The obvious indicator of success is what all these NDCs and side-deals imply for global temperature increases. Estimates of the impact of COP pledges as a whole vary, particularly depending on whether long-term commitments on net-zero are included. The IEA estimates 1.8˚C warming by 2100 if all climate pledges are met in full. Climate Action Tracker presents scenarios ranging from 1.8˚C for all pledges including long-term net-zero targets, 2.1˚C for short-term pledges plus NDCs and 2.4˚C if only NDCs are taken into account. The Energy Transitions Commission have produced a useful breakdown of the contribution of the different COP26 sectoral commitments, making it clear that there is still a significant remaining gap to be bridged. Judged by the hardest test (reaching 1.5˚C), one might look at these figures and feel disappointed. Keeping 1.5˚C alive, which seems to have become the benchmark, looks precarious, but it was always an extremely fragile patient.
Possibly a fairer test is to judge success in terms of the size of the step forward taken since Paris, and the chances of keeping temperature increases well below 2˚C, the bar set in the Paris Agreement. Recent analysis published in Science calculates that the probability of being able to stay below 2˚C has risen from 8% based on the Paris NDCs, to 34-60% for the new NDCs (depending on how much ambition levels are raised after 2030).
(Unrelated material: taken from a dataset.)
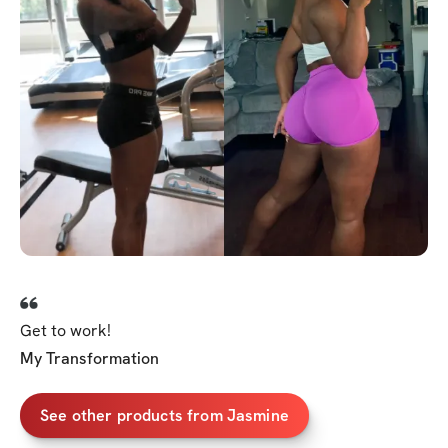
Get to work!
My Transformation
See other products from Jasmine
Perhaps even more significantly, the chance of temperatures rising above 4˚C which had been put at 10% after Paris, could now be virtually eliminated.
So 1.5˚C may be on life-support, but 2˚C looks a lot healthier than it did six years ago, and we could be on course to avert some of the worst-case climate scenarios. For a glass-half-full person, that surely has to be grounds for optimism. Now the hard work starts of ensuring that the pledges not only get tightened over time, but more importantly get implemented in practice. We all have a role to play in holding leaders, companies and ourselves to account in achieving this.
Partly supported by UKERC, Dr Blyth has been seconded for much of the past two years into the COP Unit, helping to deliver the Energy Transitions Campaign.